Smart task orchestration

  • Automatically determines task dependencies using a project graph.

  • Runs tasks in the correct order.

  • Executes independent tasks in parallel to use all CPU cores.

Local & remote caching

  • Stores outputs of builds, tests, and lints.

  • Reuses cached results if the input files didn’t change.

  • Remote cache allows sharing results across team members and CI — so CI/CD can skip redundant work.

Zero-config monorepo structure

  • Uses a simple turbo.json to define tasks (like build, lint, test).

  • Automatically understands project relationships.

  • No need for custom scripts or manual dependency management.

Consistent results

  • Guarantees reproducible builds: same input → same output.

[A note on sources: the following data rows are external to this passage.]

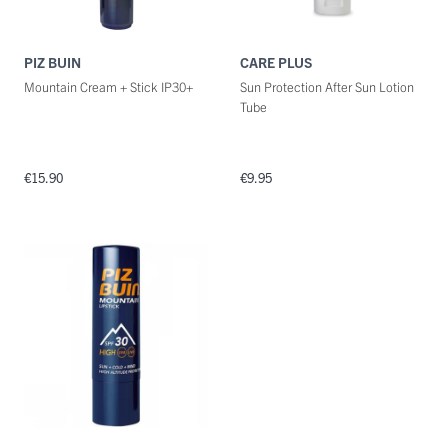
PIZ BUIN
CARE PLUS
Mountain Cream + Stick IP30+
Sun Protection After Sun Lotion
Tube
€15.90
€9.95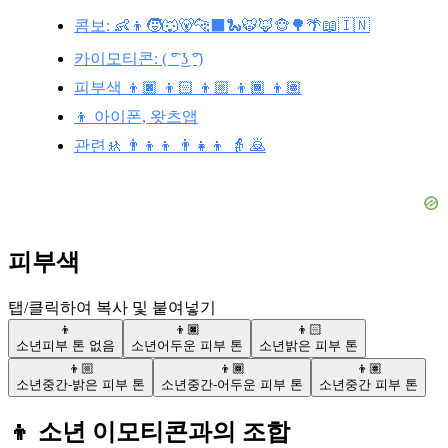
콤보: 👶👦🧒🐺🐻🐆⬛🐍🐯🦊🐵🌳🌴📖🇮🇳
카이모티콘: ( ͡° ͜ʖ ͡°)
피부색 👦🏿 👦🏻 👦🏼 👦🏾 👦🏽
👦 아이폰, 왓츠앱
관련🚸 👨‍👦‍👦 👨‍👧‍👦 👵 🙇
피부색
탭/클릭하여 복사 및 붙여넣기
👦
👦🏿
👦🏻
소년
피부 톤 없음
소년
어두운 피부 톤
소년
밝은 피부 톤
👦🏼
👦🏾
👦🏽
소년
중간-밝은 피부 톤
소년
중간-어두운 피부 톤
소년
중간 피부 톤
👦 소년 이모티콘과의 조합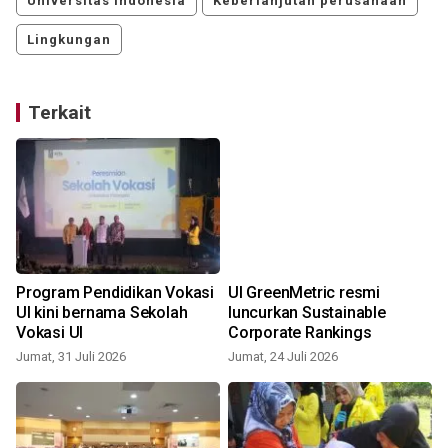
Universitas indonesia
Keberlanjutan perusahaan
Lingkungan
Terkait
Program Pendidikan Vokasi
UI GreenMetric resmi
UI kini bernama Sekolah
luncurkan Sustainable
Vokasi UI
Corporate Rankings
Jumat, 31 Juli 2026
Jumat, 24 Juli 2026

  • Prevents “it works on my machine” issues.

Faster CI/CD pipelines

  • Drastically reduces build times on cloud runners by restoring and reusing caches.

  • Makes large projects deployable within minutes instead of hours.

Optimized for frontend workflows

  • Designed for modern JavaScript/TypeScript stacks.

  • Works smoothly with Next.js, React, Node.js, Vite, etc.

  • Easy to integrate with tools like pnpm workspaces, Yarn workspaces, or npm workspaces.

Story Time

Turborepo was created by Jared Palmer to solve the pain of slow and inefficient builds in JavaScript and TypeScript monorepos, and after its success, it was acquired by Vercel in 2021 to become a high-performance build system that powers modern frontend teams with smart caching and fast, incremental workflows.